Your task → Match on the string "target" in the entries below and return every matching line.

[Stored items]
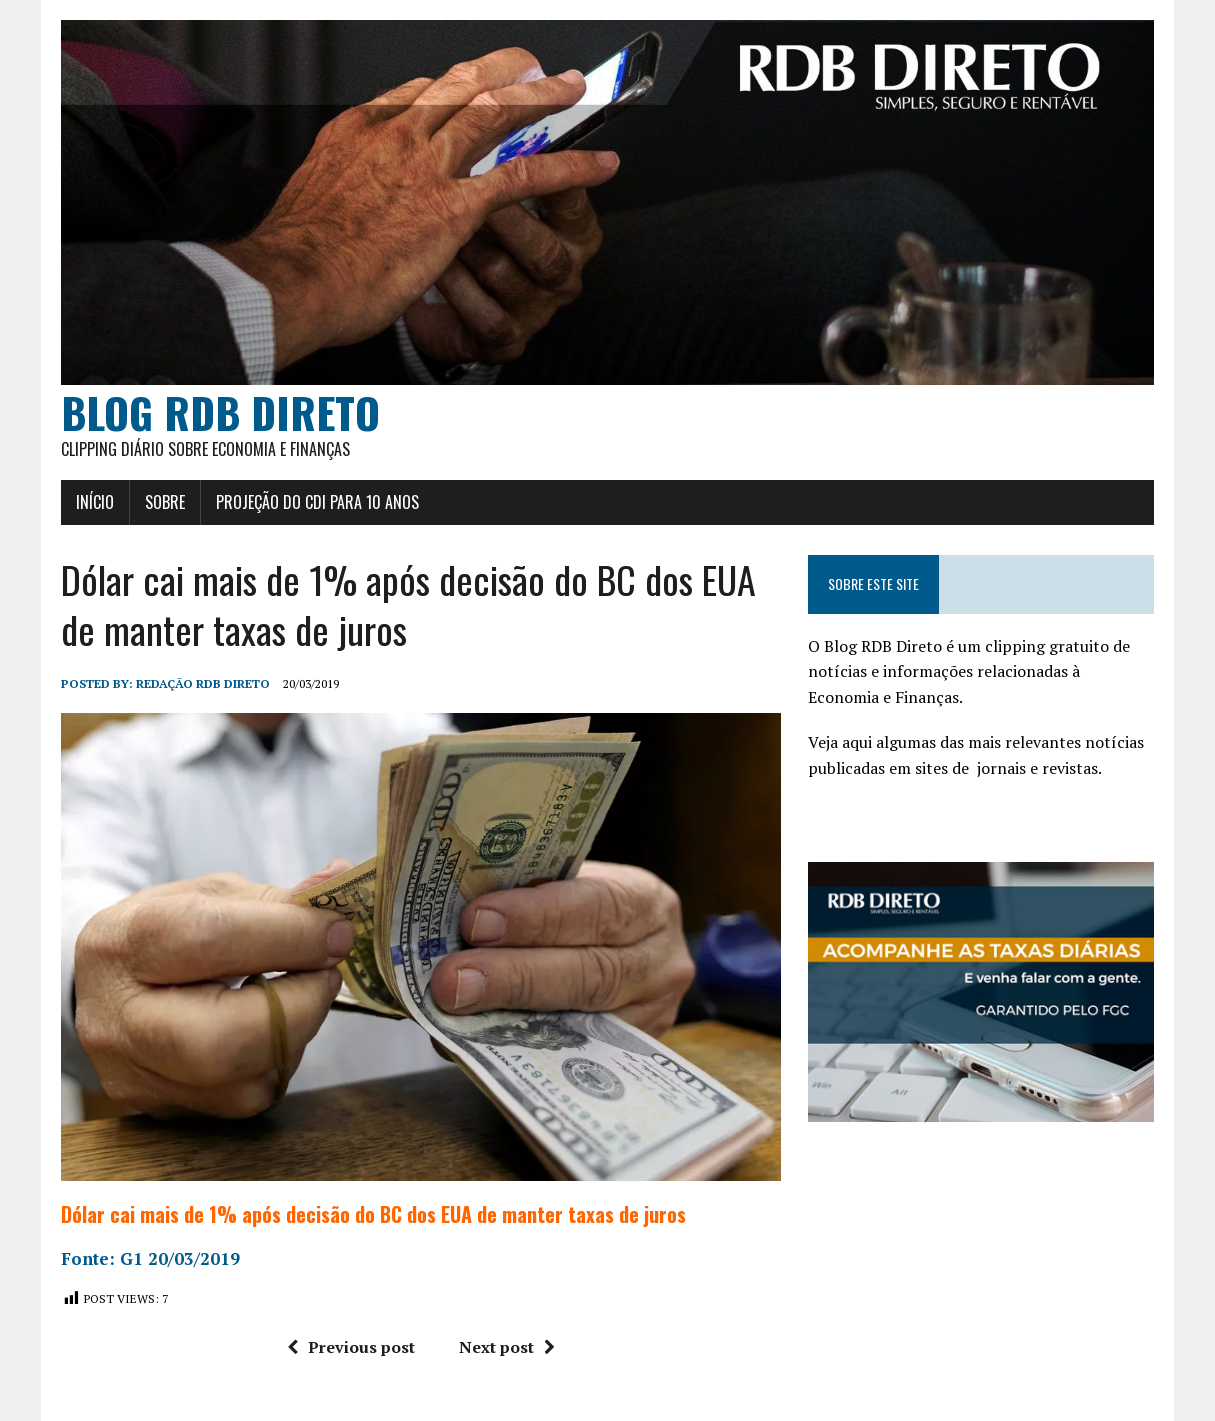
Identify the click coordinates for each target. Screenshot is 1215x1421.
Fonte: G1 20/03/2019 (150, 1258)
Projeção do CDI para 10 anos (317, 502)
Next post (507, 1347)
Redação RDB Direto (203, 683)
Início (95, 502)
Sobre (165, 502)
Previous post (351, 1347)
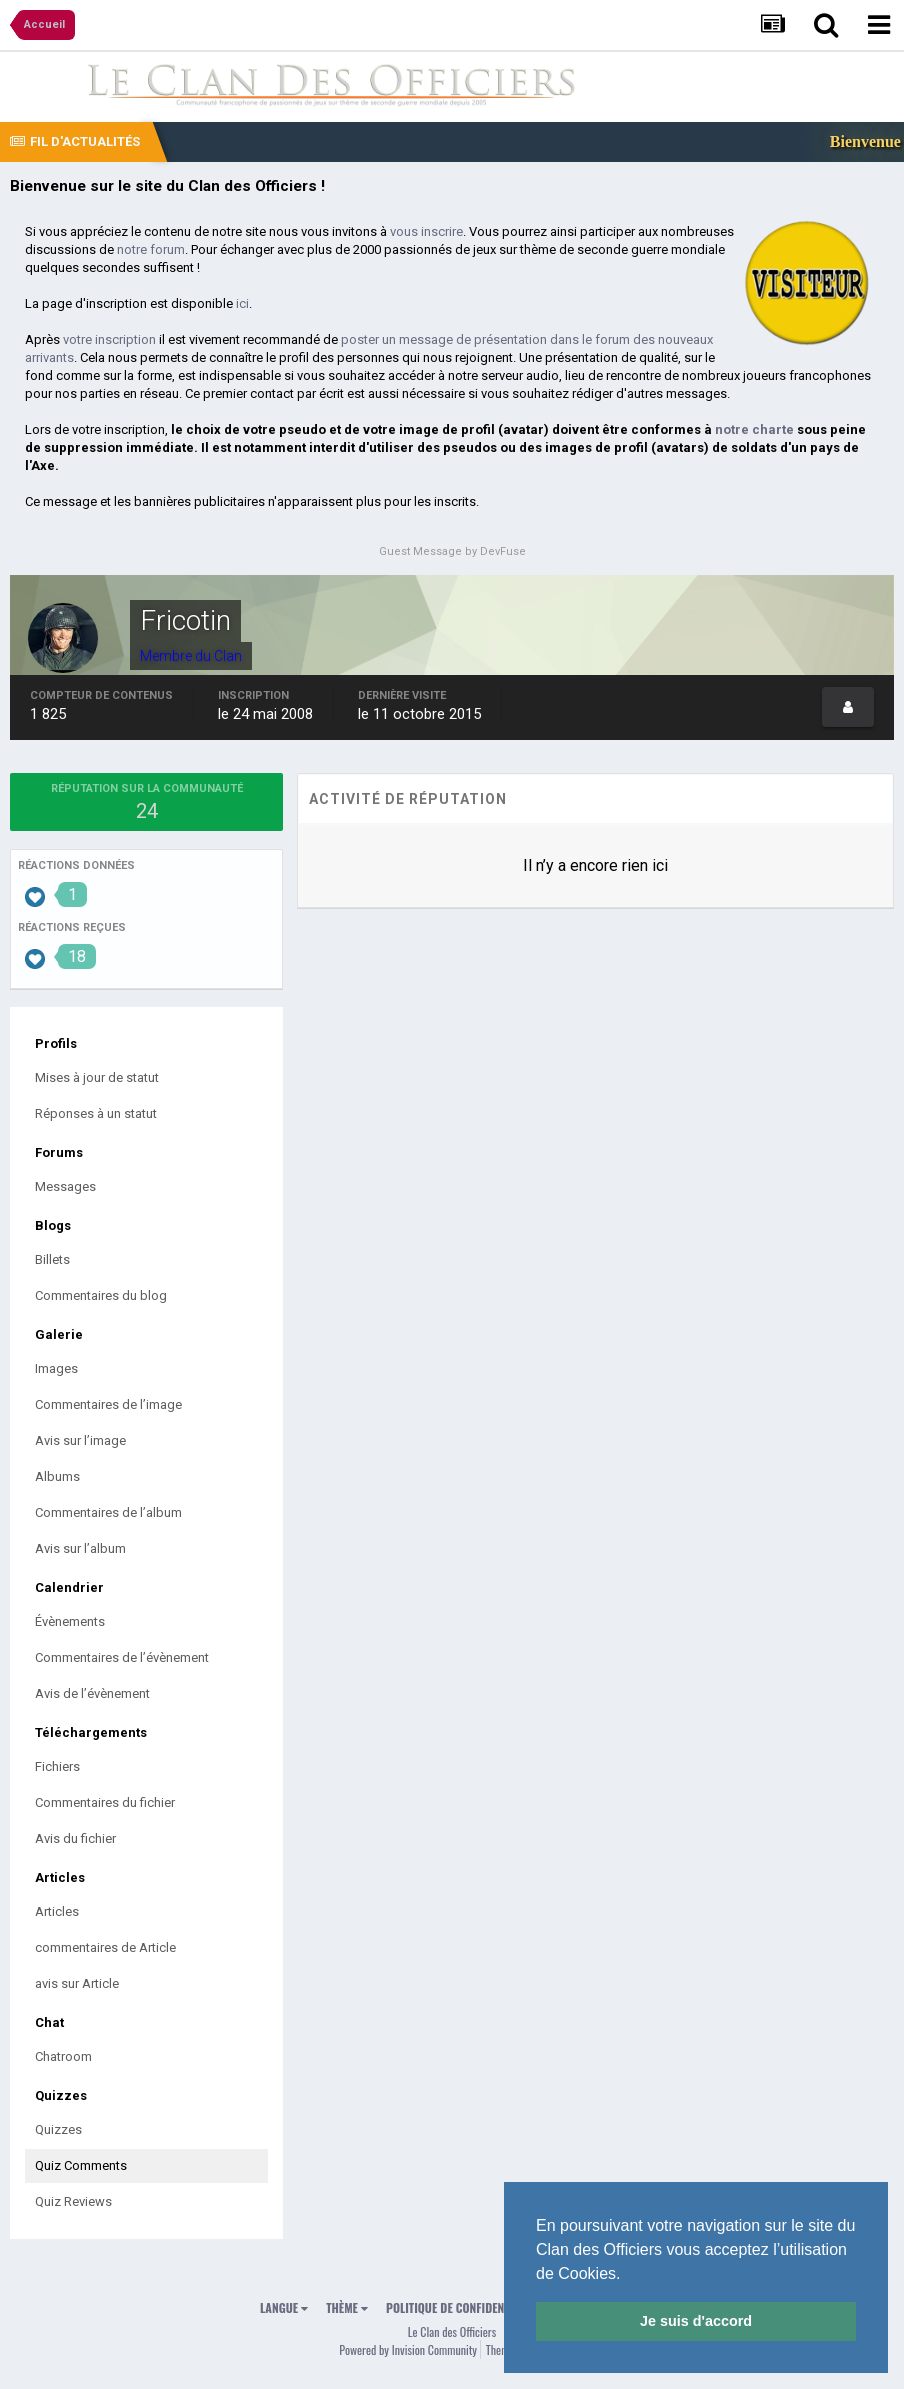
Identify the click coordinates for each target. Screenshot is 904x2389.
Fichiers (57, 1766)
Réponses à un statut (96, 1113)
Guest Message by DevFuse (452, 551)
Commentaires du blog (101, 1295)
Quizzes (58, 2129)
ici (242, 303)
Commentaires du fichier (105, 1802)
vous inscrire (426, 231)
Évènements (70, 1621)
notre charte (754, 429)
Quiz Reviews (73, 2201)
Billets (52, 1259)
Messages (65, 1186)
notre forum (151, 249)
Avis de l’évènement (92, 1693)
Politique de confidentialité (462, 2307)
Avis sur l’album (80, 1548)
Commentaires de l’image (108, 1404)
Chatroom (63, 2056)
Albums (57, 1476)
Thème (347, 2307)
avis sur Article (77, 1983)
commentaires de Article (105, 1947)
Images (56, 1368)
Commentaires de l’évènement (122, 1657)
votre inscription (109, 339)
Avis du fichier (75, 1838)
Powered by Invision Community (408, 2349)
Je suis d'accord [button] (696, 2321)
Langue (284, 2307)
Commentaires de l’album (108, 1512)
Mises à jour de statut (97, 1077)
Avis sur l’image (80, 1440)
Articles (57, 1911)
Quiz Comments (81, 2165)
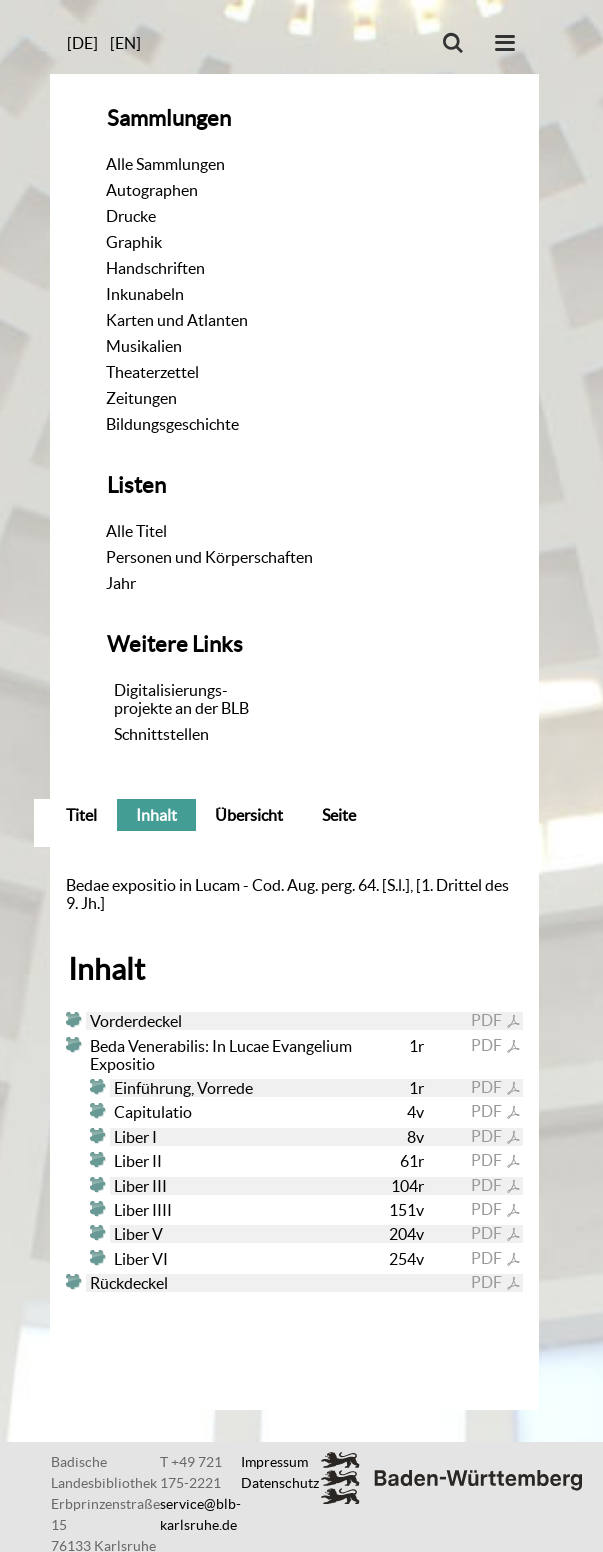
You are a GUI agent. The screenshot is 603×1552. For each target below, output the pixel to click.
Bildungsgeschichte (172, 424)
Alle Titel (136, 531)
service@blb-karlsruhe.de (200, 1514)
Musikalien (144, 346)
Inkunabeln (145, 294)
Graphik (134, 242)
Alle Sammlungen (165, 164)
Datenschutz (280, 1483)
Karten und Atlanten (177, 320)
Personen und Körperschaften (209, 557)
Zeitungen (141, 398)
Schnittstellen (161, 734)
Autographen (152, 190)
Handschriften (155, 268)
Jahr (121, 583)
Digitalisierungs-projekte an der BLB (181, 699)
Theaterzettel (152, 372)
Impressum (274, 1462)
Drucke (131, 216)
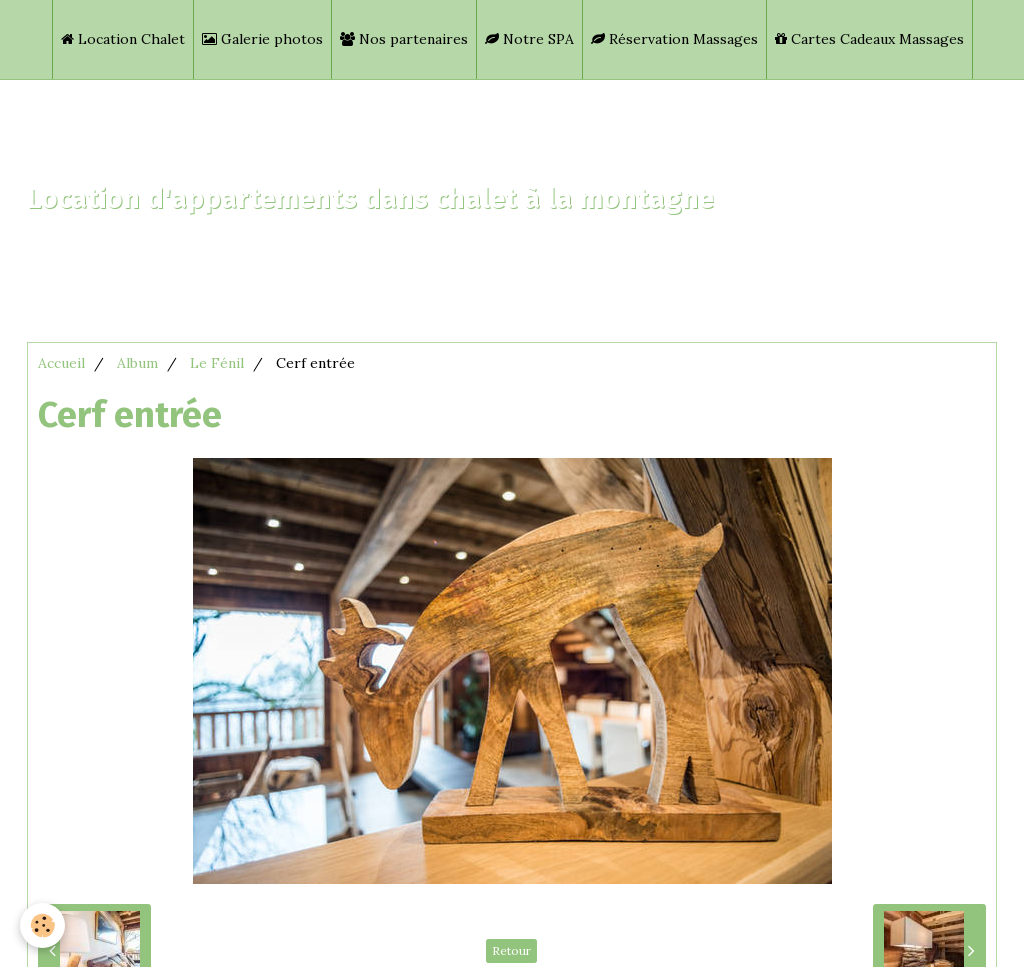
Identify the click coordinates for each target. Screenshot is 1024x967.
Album (137, 363)
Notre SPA (529, 39)
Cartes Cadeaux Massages (869, 39)
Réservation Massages (674, 39)
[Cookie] (42, 925)
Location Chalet (123, 39)
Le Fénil (217, 363)
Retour (511, 950)
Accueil (61, 363)
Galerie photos (262, 39)
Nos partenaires (404, 39)
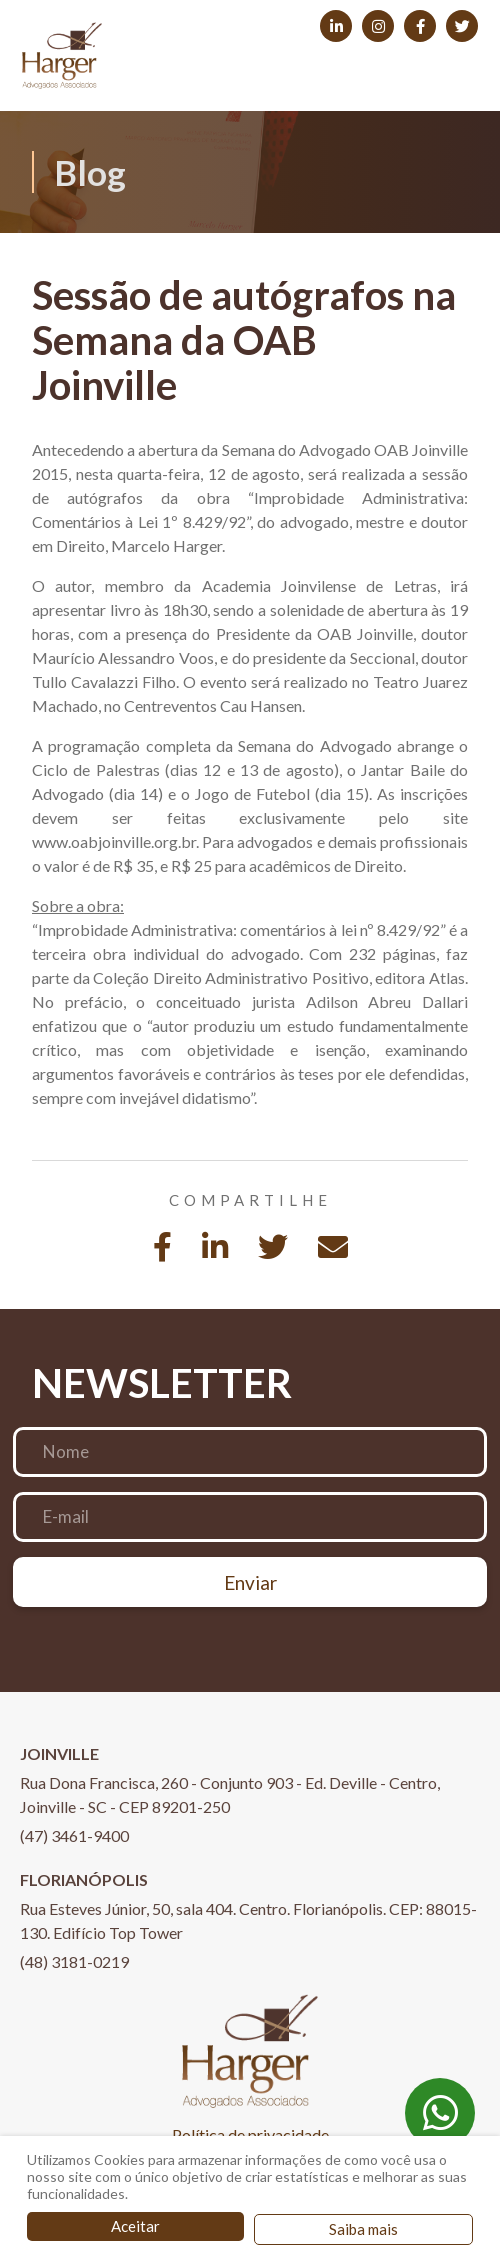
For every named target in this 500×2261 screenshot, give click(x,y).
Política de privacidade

Answer for the task →
Identify the click coordinates for each target. Screenshot is 1215x1421.
Identify the click coordinates for each target. Screenshot is 904x2389.
You are a GUI agent. The screenshot is 603×1552. For each target below, output the pixel to click.
Identify the click coordinates for each target. Screenshot is 1024x967.
For every named target in this 500×2261 screenshot, give click(x,y).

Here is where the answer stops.